Jeff Pachoud/Pool via Reuters
- Meng Hongwei, the Chinese president of Interpol, disappeared after traveling to China in late September.
- China acknowledged on October 7 that it had detained Meng and was investigating him over bribery allegations. Interpol said it received his resignation that same day.
- Beijing has gone silent since then.
- Interpol said organization rules forbade an investigation into Meng's disappearance.
- Meng's wife, Grace, said her husband's disappearance was "political persecution" and that she wasn't sure he was alive.
It's been more than a month since Beijing confirmed that the vanished Interpol president had been detained in China, and we're no closer to knowing what happened.
Meng Hongwei disappeared after traveling to China on September 29. Beijing broke its silence over the matter a week later, on October 7, saying that it had detained him and was investigating him over bribery allegations.
That same day Interpol said it received Meng's resignation - without specifying the source - and accepted it "with immediate effect."
Jürgen Stock, Interpol's secretary-general, told reporters on Thursday that "there was no reason for me to (suspect) that anything was forced or wrong" about the resignation.
ROSLAN RAHMAN/AFP/Getty Images
Details of China's allegations against Meng remain unclear. His detention appears to be part of a wider "anti-corruption drive" led by President Xi Jinping since his ascendancy to the Chinese leadership.
Activists at Human Rights Watch believe Meng is kept under a form of secret detention called liuzhi (留置), where the person is held incommunicado without access to lawyers or relatives for up to six months.
Sophie Richardson, the organization's China director, told Business Insider that "we assume but cannot confirm" that.
John Leicester/AP
The wife's fight
Meng's wife, Grace, repeatedly denied China's corruption charges and claimed that her husband's disappearance was "political persecution."
She told the BBC last month: "I'm not sure he's alive.
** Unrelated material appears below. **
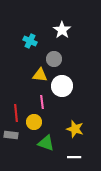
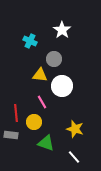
pink line: rotated 24 degrees counterclockwise
white line: rotated 48 degrees clockwise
They are cruel. They are dirty," she added, referring to China's tactics to silence people.
Grace Meng added that she received a threatening phone call shortly after Meng's disappearance, in which a man speaking in Chinese warned her not to speak out.
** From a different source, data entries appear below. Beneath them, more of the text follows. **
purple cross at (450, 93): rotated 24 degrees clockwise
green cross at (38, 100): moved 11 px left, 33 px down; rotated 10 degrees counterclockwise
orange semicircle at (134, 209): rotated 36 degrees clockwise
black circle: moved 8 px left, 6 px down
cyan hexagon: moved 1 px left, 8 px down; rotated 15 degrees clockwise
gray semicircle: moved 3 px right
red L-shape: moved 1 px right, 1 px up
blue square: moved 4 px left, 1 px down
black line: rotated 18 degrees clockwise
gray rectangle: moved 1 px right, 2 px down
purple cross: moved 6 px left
Reuters reported last week that Meng had retained two law firms in London and Paris to track down her husband. Business Insider contacted the two firms for comment on Meng's next steps.
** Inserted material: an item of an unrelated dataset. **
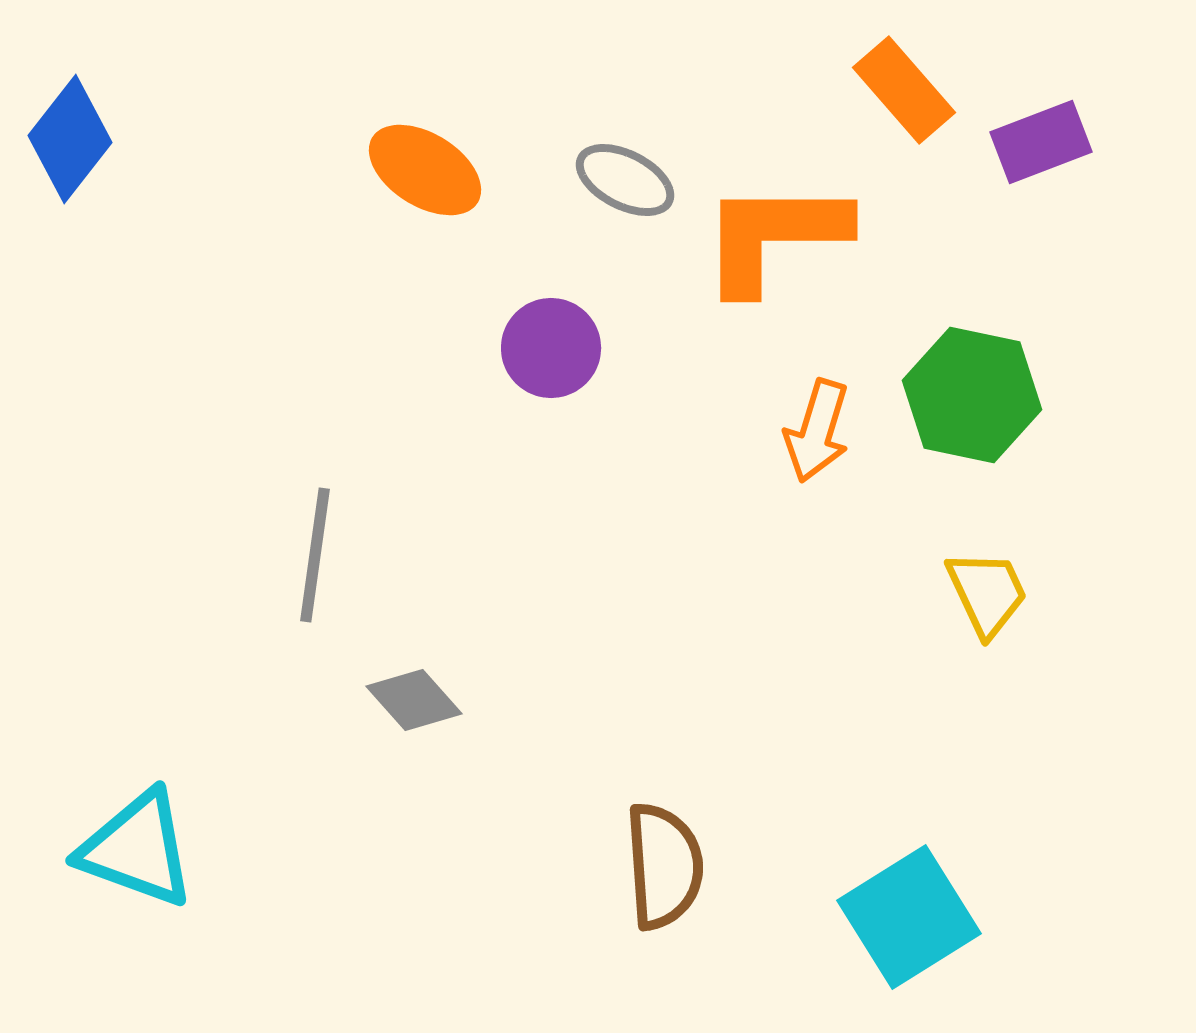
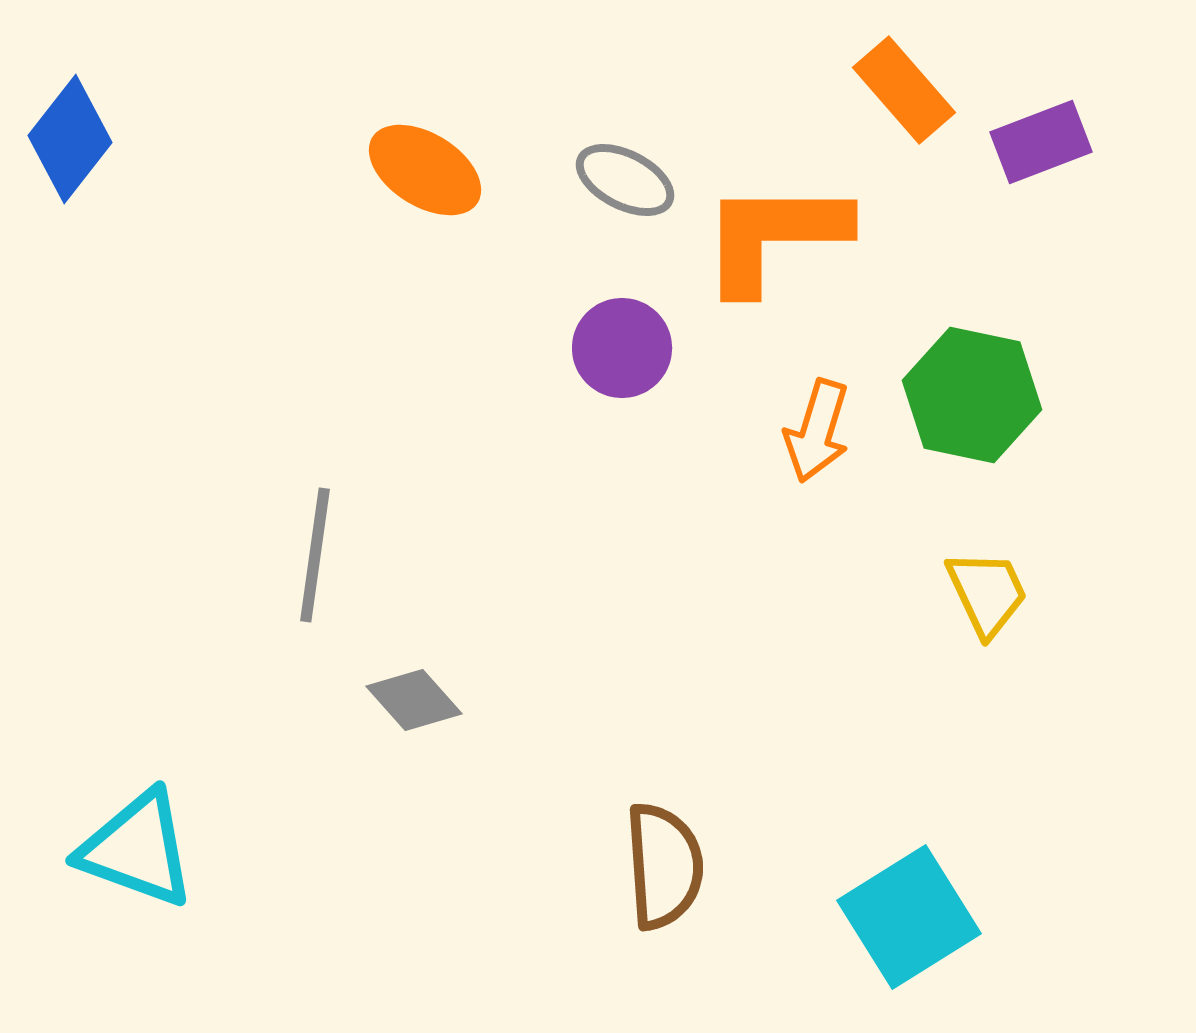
purple circle: moved 71 px right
Below is the last text Grace Meng received from her husband on September 25. It says in Chinese: "Wait for my call," followed by a knife emoji - a possible warning that he was in danger.
John Leicester/AP
Interpol says it can't investigate, but is "strongly encouraging" China to speak out
The international police organization, where Meng was elected president in 2016, has not provided much clarity either.
It has not released a public statement since October 7, when it acknowledged Meng's resignation and has not responded to Business Insider's request for comment.
Stock, Interpol's secretary-general, said on Thursday that the organization's rules forbade him from investigating Meng's disappearance.
"We are not an investigative body," he said, according to the Associated Press. He added that "we are strongly encouraging China" to provide details of Meng's whereabouts.
Jeff Pachoud/Pool Photo via AP
Richardson of Human Rights Watch told Business Insider: "If President Xi was even remotely serious about the rule of law, Meng would be guaranteed fair trial rights, but that is highly unlikely to happen given the profound politicization of China's legal system."
Rights groups protested Meng's election to the Interpol presidency at the time, citing his previous work at China's ministry of public security in Xinjiang and Tibet. The two regions are home to the country's Uighur and Tibetan ethnic minorities, who Beijing has attempted to muzzle.
During Meng's tenure, China submitted multiple "red notices" - Interpol arrest warrants - for dissidents around the world.
Thomson Reuters
Roderic Wye, an associate fellow at Chatham House and former first secretary in the British Embassy in Beijing, told Business Insider last month that public disappearances were not unusual in China, especially in politics.
"It is often a sign that someone has got into trouble if they fail to appear in public doing their normal duties for a period of time," he said.
Earlier this year Chinese authorities publicly disappeared prominent Chinese actress Fan Bingbing for three months after she was accused of evading taxes.